Datadog, a leading global SaaS company, is seeking a Senior Software Engineer to join their Incident Management SRE team. This role focuses on fostering a resilient culture by leveraging incidents as learning opportunities and catalysts for growth. The position involves close collaboration with teams across departments to enhance on-call experience, incident response, and post-incident analysis.

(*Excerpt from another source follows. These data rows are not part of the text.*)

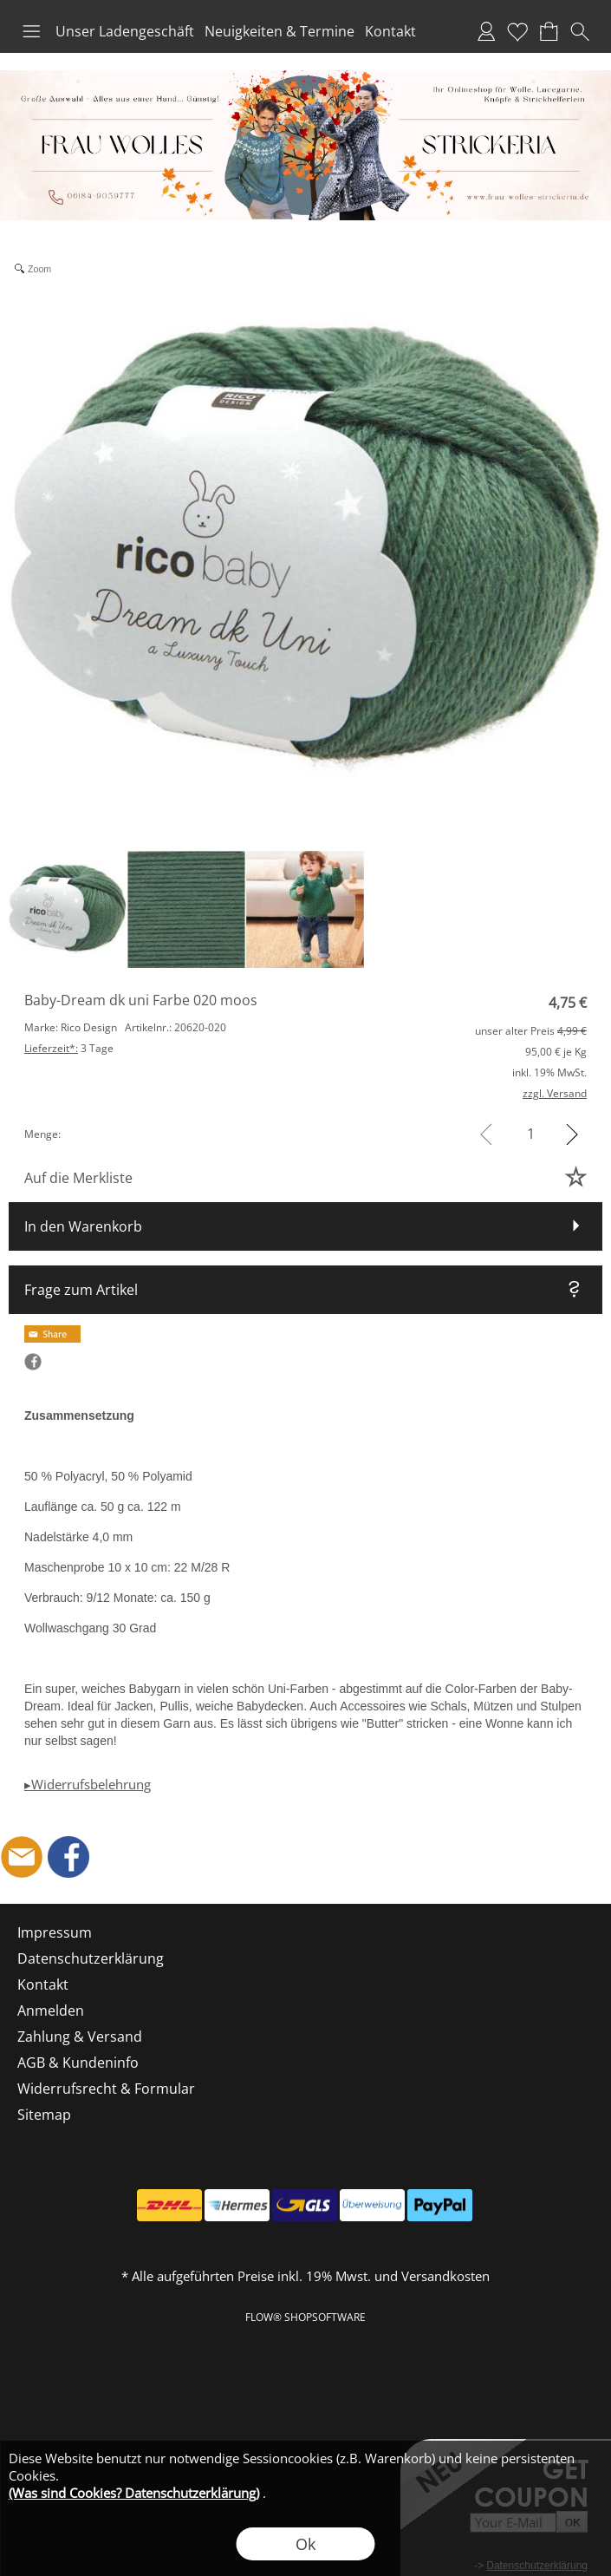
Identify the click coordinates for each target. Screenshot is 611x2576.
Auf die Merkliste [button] (78, 1177)
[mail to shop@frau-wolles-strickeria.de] (21, 1857)
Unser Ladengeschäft (124, 31)
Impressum (54, 1932)
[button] (31, 31)
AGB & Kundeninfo (78, 2062)
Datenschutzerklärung (90, 1958)
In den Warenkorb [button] (83, 1226)
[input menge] (531, 1134)
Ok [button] (305, 2544)
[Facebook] (68, 1857)
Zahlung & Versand (79, 2036)
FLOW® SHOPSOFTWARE (305, 2317)
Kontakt (390, 31)
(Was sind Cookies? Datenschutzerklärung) (134, 2492)
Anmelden (486, 31)
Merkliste (517, 31)
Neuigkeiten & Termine (279, 31)
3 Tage (69, 1048)
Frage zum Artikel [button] (81, 1289)
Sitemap (44, 2114)
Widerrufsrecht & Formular (106, 2088)
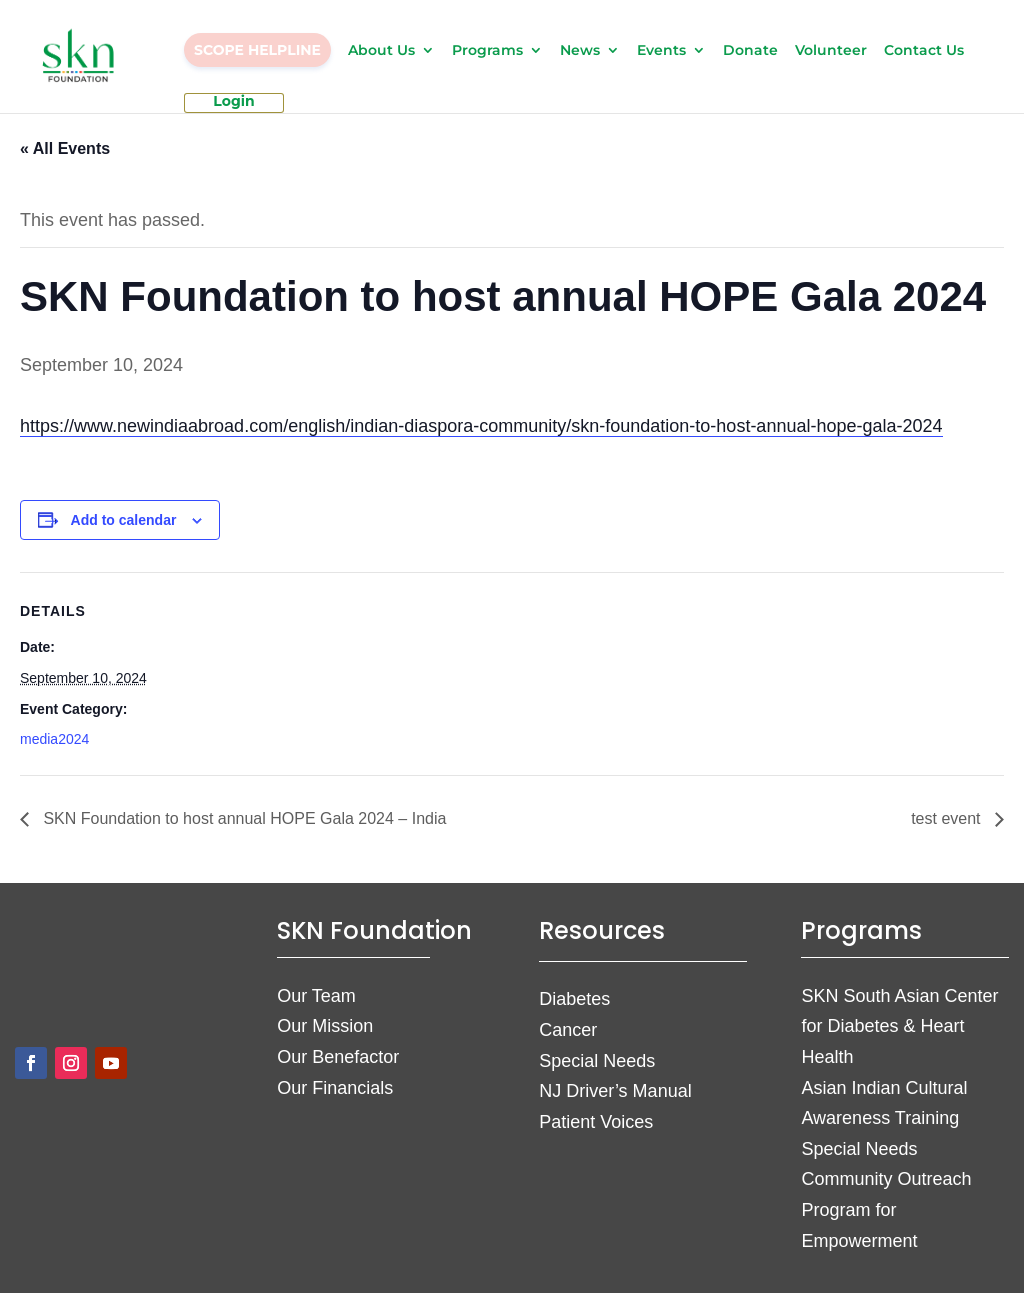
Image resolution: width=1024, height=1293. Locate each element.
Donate (750, 51)
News (580, 51)
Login (233, 102)
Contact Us (924, 51)
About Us (381, 51)
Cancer (568, 1030)
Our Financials (335, 1088)
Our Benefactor (338, 1057)
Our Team (316, 996)
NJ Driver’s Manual (615, 1091)
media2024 (54, 739)
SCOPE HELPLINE (257, 50)
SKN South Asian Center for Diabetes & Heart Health (899, 1026)
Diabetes (574, 999)
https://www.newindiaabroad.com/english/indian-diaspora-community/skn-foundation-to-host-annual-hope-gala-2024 (481, 426)
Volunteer (831, 51)
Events (661, 51)
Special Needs (597, 1061)
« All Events (65, 148)
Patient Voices (596, 1122)
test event (948, 818)
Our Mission (325, 1026)
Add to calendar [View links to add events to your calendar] (124, 520)
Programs (487, 51)
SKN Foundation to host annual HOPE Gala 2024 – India (242, 818)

As a Senior Software Engineer in Incident Management, you'll be responsible for establishing best practices for on-call rotations, building supporting platforms, and streamlining incident response processes. You'll contribute significantly to the company's post-mortem process, facilitate incident reviews, and train on-callers in incident management practices. The role requires expertise in Go and Python programming, along with knowledge of Kubernetes and distributed systems.
The ideal candidate brings at least 3 years of software engineering experience, strong communication skills, and a proven track record of incident response. You'll work in a hybrid environment that values office culture while providing flexibility for work-life harmony. The position offers competitive benefits including equity compensation, professional development opportunities, and comprehensive health benefits.
Working at Datadog means joining a company that champions professional development, diversity of thought, and innovation. You'll be part of a collaborative, pragmatic, and thoughtful people-first community focused on solving complex problems in the cloud age. The company's mission involves breaking down silos and enabling digital transformation, cloud migration, and infrastructure monitoring for customers' entire technology stacks.